Le mini chien de Mona Granjon, Les fourmis rouges éditions, 17euros.
Il y a aussi une T.rex – Julie Douine & Noémie Favart
Dans un quotidien somme toute banal, un père raconte des histoires à sa fille faisant ainsi surgir du merveilleux. Sagement, Edith l’écoute jusqu’à ce qu’elle commence à assumer elle aussi le rôle de conteuse. Elle dit : un jour, il y aura ici un arbre immense. Qu’à cela ne tienne, ils s’en vont, avec son père, planter une graine de cèdre. Nous retrouvons Edith des années plus tard. L’arbre est devenue grand et Edith est maire de la ville où grouille une végétation luxuriante et des attractions mirobolantes. Il y a aussi une T.rex mais ce n’est pas le sujet est un album où l’imagination et le réel se rencontrent. Non, rêver n’est pas seulement imaginer ce qui est impossible. Rêver peut être le début de la réalisation de ce que l’on désire.

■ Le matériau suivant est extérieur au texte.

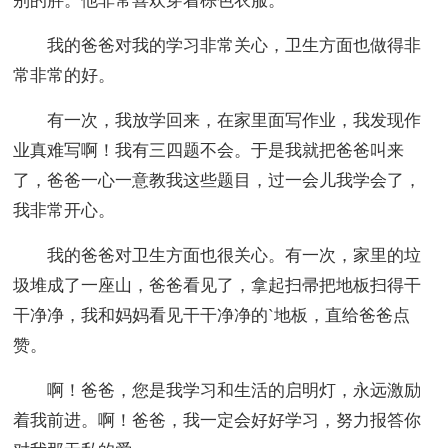
别的胖。他非常喜欢穿着棕色衣服。
我的爸爸对我的学习非常关心，卫生方面也做得非
常非常的好。
有一次，我放学回来，在家里面写作业，我发现作
业真难写啊！我有三四题不会。于是我就把爸爸叫来
了，爸爸一心一意教我这些题目，过一会儿我学会了，
我非常开心。
我的爸爸对卫生方面也很关心。有一次，家里的垃
圾堆成了一座山，爸爸看见了，拿起扫帚把地板扫得干
干净净，我和妈妈看见干干净净的`地板，直给爸爸点
赞。
啊！爸爸，您是我学习和生活的启明灯，永远激励
着我前进。啊！爸爸，我一定会好好学习，努力报答你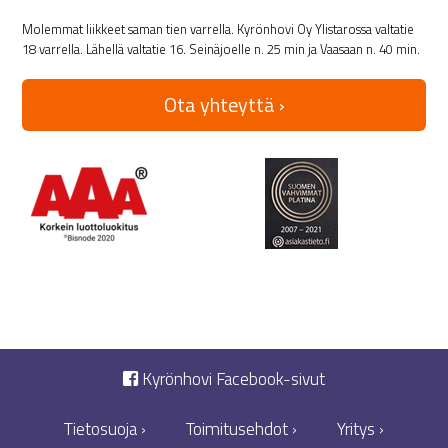
Molemmat liikkeet saman tien varrella. Kyrönhovi Oy Ylistarossa valtatie
18 varrella. Lähellä valtatie 16. Seinäjoelle n. 25 min ja Vaasaan n. 40 min.
Ota yhteyttä ›
Kyrönhovi Facebook-sivut
Tietosuoja ›
Toimitusehdot ›
Yritys ›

Le monde est à toi – Susie Morgenstern & Hélène Druvert
Et si le monde était un cadeau que l’on reçoit à la naissance ? Chevalière des Arts et des Lettres toujours affublée de lunettes coeurs, Susie Morgenstern signe un texte qui s’adresse à l’enfant-lecteur lui montrant tout ce que le monde contient de merveilleux et à sa portée. Au fil des dessins d’Hélène Druvert, nous découvrons et apprenons à nommer les couleurs, les saveurs, les animaux, les fleurs. Alors que nous sommes rendus actifs dans la découverte de ces choses, le livre se clôt sur une belle invitation. Et si vous saisissiez vous aussi des feutres, des gommettes, pour créer à votre tour un monde ?
Le monde est à toi de Susie Morgenstern et Hélène Druvert, Saltimbanque éditions, 56p., 17,90euros.
Goutte à goutte – Philippe Ug
Livre pop-up, Goutte à goutte fait surgir un monde en trois dimensions. En plusieurs tableaux, nous suivons la vie d’une goutte de pluie depuis sa condensation jusqu’à son ruissellement dans les roches souterraines. Les pages découpées font apparaître une fontaine, des paysages gelés. Un beau livre qui sculpte les formes folles que peut prendre l’eau selon son état.
Goutte à goutte de Philippe Ug, Les Grandes Personnes éditions, 26,50euros.
Si tu épuises tous tes mots – Felicita Sala
Inquiète de voir son père très occupé, une enfant lui adresse une série de questions. S’il venait à manquer de mots, est-ce qu’il l’oublierait ? S’en suit une discussion au cours de laquelle, père et fille, inventent ensemble une histoire d’aventure où le parent doit surmonter les embuches que l’enfant craint et formule. Il invente ainsi potions magiques, êtres fantastiques et plans d’évasion. Si tu épuises tous tes mots est un album à la facture classique qui prend en compte le besoin d’attention mais aussi de réponses aux questions – aussi fantasques soit-elles – que se posent les enfants.
Norbert – Marie Colot & Arianna Simoncini
Norbert est un neurone qui vit dans une tête. Il s’y sent à l’étroit et s’impatiente d’avoir le privilège de pouvoir sortir au dehors, en se matérialisant sur une feuille blanche, par exemple. Ce nouvel album de Marie Colot est un huis clos dans une caboche qui regorge d’idées. Ces idées sont multiples et la main qui leur donne vie ne peut toutes les réaliser en même temps. Ce livre creuse l’idée du passage de l’imagination à la création et du plaisir qu’il y a à faire naître certaines idées, même, embryonnaires.
Norbert de Marie Colot & Arianna Simoncini, Cotcotcot éditions, 16,50euros.